The framework for supplying electrical power to ships berthed in Italian ports, cold ironing, has become clearer with the issuance of a decree from the Ministry of Infrastructure and Transport issued at the end of January (which you can find here).
The first step will be the responsibility of the General Directorate for Ports, Logistics and Intermodality of the Ministry of Infrastructure and Transport, which, within a timeframe not established by the decree, must identify the so-called “optimal areas (clusters)”, i.e., the groups of ports of regional relevance where the supply will be the responsibility of a single entity. For each of these areas, the Directorate will identify the Port System Authority responsible for awarding the service. In the event that the cluster consists of more than one Port System Authority, the latter can regulate the organization of the service award by stipulating collaboration agreements.
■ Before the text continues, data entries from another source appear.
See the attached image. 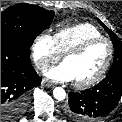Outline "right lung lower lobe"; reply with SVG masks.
Here are the masks:
<instances>
[{
  "instance_id": "obj_1",
  "label": "right lung lower lobe",
  "mask_w": 122,
  "mask_h": 122,
  "mask_svg": "<svg viewBox=\"0 0 122 122\" xmlns=\"http://www.w3.org/2000/svg\"><path fill=\"white\" fill-rule=\"evenodd\" d=\"M40 83L30 61V47L1 39V122H14L23 115L29 91Z\"/></svg>"
}]
</instances>
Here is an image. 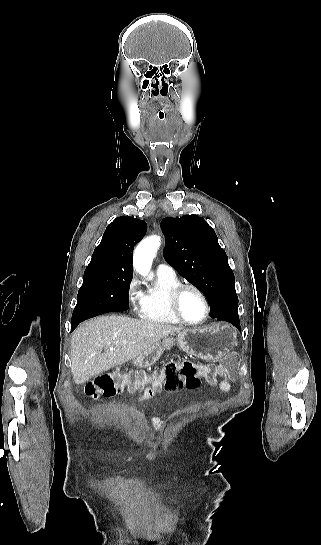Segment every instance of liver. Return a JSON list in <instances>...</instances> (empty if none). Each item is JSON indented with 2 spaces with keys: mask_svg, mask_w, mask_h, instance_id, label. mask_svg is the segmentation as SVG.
<instances>
[{
  "mask_svg": "<svg viewBox=\"0 0 321 545\" xmlns=\"http://www.w3.org/2000/svg\"><path fill=\"white\" fill-rule=\"evenodd\" d=\"M181 327L109 315L85 321L71 339V373L76 385L139 357ZM113 351H110L111 345ZM104 349L105 353H101Z\"/></svg>",
  "mask_w": 321,
  "mask_h": 545,
  "instance_id": "obj_1",
  "label": "liver"
}]
</instances>
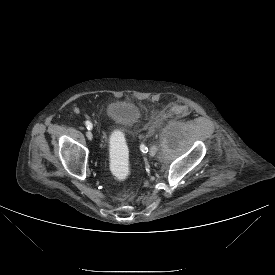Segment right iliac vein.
<instances>
[{"label":"right iliac vein","instance_id":"63e3f726","mask_svg":"<svg viewBox=\"0 0 275 275\" xmlns=\"http://www.w3.org/2000/svg\"><path fill=\"white\" fill-rule=\"evenodd\" d=\"M86 136H87V138H88L89 140H92V139H93V135H92V133H91L90 131H87V132H86Z\"/></svg>","mask_w":275,"mask_h":275}]
</instances>
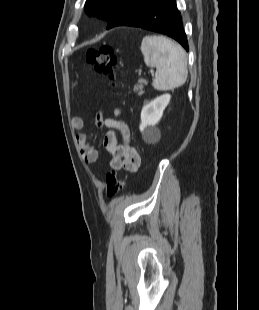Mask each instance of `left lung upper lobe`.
Segmentation results:
<instances>
[{
  "label": "left lung upper lobe",
  "mask_w": 259,
  "mask_h": 310,
  "mask_svg": "<svg viewBox=\"0 0 259 310\" xmlns=\"http://www.w3.org/2000/svg\"><path fill=\"white\" fill-rule=\"evenodd\" d=\"M149 0H86L84 11L88 16L106 20L107 29L114 27L131 9Z\"/></svg>",
  "instance_id": "1"
}]
</instances>
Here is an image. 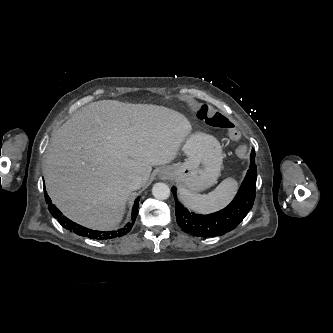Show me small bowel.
<instances>
[{"label": "small bowel", "mask_w": 333, "mask_h": 333, "mask_svg": "<svg viewBox=\"0 0 333 333\" xmlns=\"http://www.w3.org/2000/svg\"><path fill=\"white\" fill-rule=\"evenodd\" d=\"M229 139H230L231 143L235 144L234 150H235L236 157L240 158V159L244 158L246 152L248 151L247 150L248 147L246 145L244 146L243 142H240L239 135L236 132H232L230 134V138Z\"/></svg>", "instance_id": "small-bowel-1"}]
</instances>
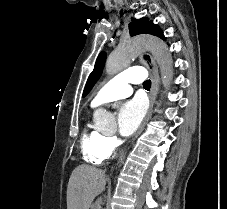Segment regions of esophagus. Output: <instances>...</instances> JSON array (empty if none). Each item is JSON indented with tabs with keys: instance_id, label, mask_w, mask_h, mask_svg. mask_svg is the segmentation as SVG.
<instances>
[{
	"instance_id": "esophagus-1",
	"label": "esophagus",
	"mask_w": 227,
	"mask_h": 209,
	"mask_svg": "<svg viewBox=\"0 0 227 209\" xmlns=\"http://www.w3.org/2000/svg\"><path fill=\"white\" fill-rule=\"evenodd\" d=\"M140 62L144 65L150 74L152 81L151 91H150V108L153 107V104L156 102V97L159 89V72L155 60L153 57L147 53L143 52L139 56Z\"/></svg>"
}]
</instances>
After this subdivision, the Adsp of each cluster will organize a tender to grant in concession (for a period and fees not established by the decree) the plants of the cluster to a managing entity which can be a company or an Rti (Temporary Grouping of Companies) already established or to be established that demonstrates proven experience (according to the parameters of various community regulations) in the management of complex energy infrastructures, electricity distribution networks, cold ironing plants or high-power charging stations or similar or analogous charging stations.
In addition to being the holder of a service of general economic interest, the manager will be “a final customer” according to the rules governing the relationships he must maintain with the manager of the public grid or the closed distribution system to which the cold ironing infrastructure is connected. The obligation for the manager to present a financial economic plan based on tariffs that allow him to cover the costs of the service, including a reasonable profit margin tending towards the weighted average cost of the invested capital, is explicit.
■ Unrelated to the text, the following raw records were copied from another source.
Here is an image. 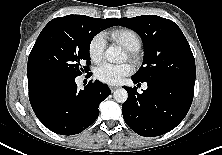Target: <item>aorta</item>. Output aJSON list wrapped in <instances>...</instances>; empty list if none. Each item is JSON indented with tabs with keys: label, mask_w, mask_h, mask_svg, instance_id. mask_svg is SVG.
I'll list each match as a JSON object with an SVG mask.
<instances>
[{
	"label": "aorta",
	"mask_w": 222,
	"mask_h": 155,
	"mask_svg": "<svg viewBox=\"0 0 222 155\" xmlns=\"http://www.w3.org/2000/svg\"><path fill=\"white\" fill-rule=\"evenodd\" d=\"M105 57L110 62L118 63L123 61L124 53L120 47L112 45L105 51ZM113 98L116 102L124 103L128 98V93L125 89L119 88L114 91Z\"/></svg>",
	"instance_id": "aorta-1"
}]
</instances>
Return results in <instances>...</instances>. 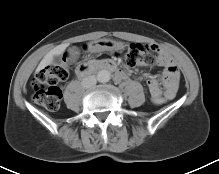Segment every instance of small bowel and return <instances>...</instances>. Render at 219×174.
I'll use <instances>...</instances> for the list:
<instances>
[{
	"instance_id": "obj_1",
	"label": "small bowel",
	"mask_w": 219,
	"mask_h": 174,
	"mask_svg": "<svg viewBox=\"0 0 219 174\" xmlns=\"http://www.w3.org/2000/svg\"><path fill=\"white\" fill-rule=\"evenodd\" d=\"M151 49L157 54V64L163 67L162 75L164 78V84H157L155 79L148 78L146 81V91L150 95L155 96H168L173 99L176 96L178 82H179V70L174 63L172 57L162 48L157 45H152ZM126 73L119 70L115 76L116 81H121L126 78Z\"/></svg>"
}]
</instances>
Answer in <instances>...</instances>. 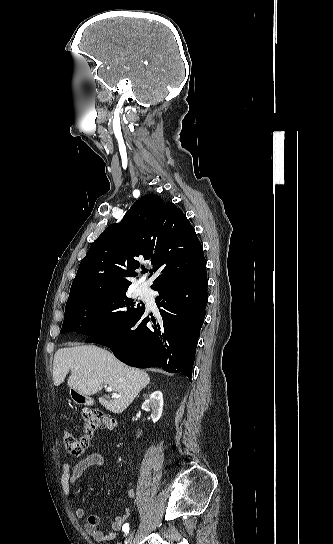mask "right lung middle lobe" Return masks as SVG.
<instances>
[{"instance_id": "obj_1", "label": "right lung middle lobe", "mask_w": 333, "mask_h": 544, "mask_svg": "<svg viewBox=\"0 0 333 544\" xmlns=\"http://www.w3.org/2000/svg\"><path fill=\"white\" fill-rule=\"evenodd\" d=\"M126 291L94 293L67 301L60 333L77 332L91 337L128 324L145 310V305L129 299Z\"/></svg>"}]
</instances>
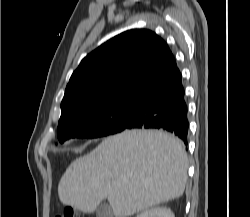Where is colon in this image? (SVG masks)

This plan must not take into account the incentives provided for by Italian law (i.e., the discounts on the tariff components covering the general system charges), which must be transferred in full to the shipping company customers or users of the ships through a detailed reporting mechanism that will involve the manager, the Adsp and the Csea – Fund for Energy and Environmental Services. A package worth 570 million euros until 2033, although the decree specifies that from January 1, 2030, these incentives will no longer be available in the main Italian ports.
The decree then provides that “in the ports of origin and destination of the routes, the territorially competent Port System Authority can regulate a priority criterion for ships performing territorial continuity services with the major and minor islands, to the extent that such facilitation is necessary to guarantee the punctuality of the service”.
And that based on the data provided by the Port System Authorities, the General Directorate of the Mit will annually proceed “to compare the average price of cold ironing services on a national basis with the costs of on-board self-production of energy, assessing the need to proceed with the possible suppression of the tariff incentive referred to in Article 34-bis, paragraph 1, of Legislative Decree No. 162 of December 30, 2019, or a reduction thereof, in order to ensure the proportionality of the incentive measure with respect to the set objectives”.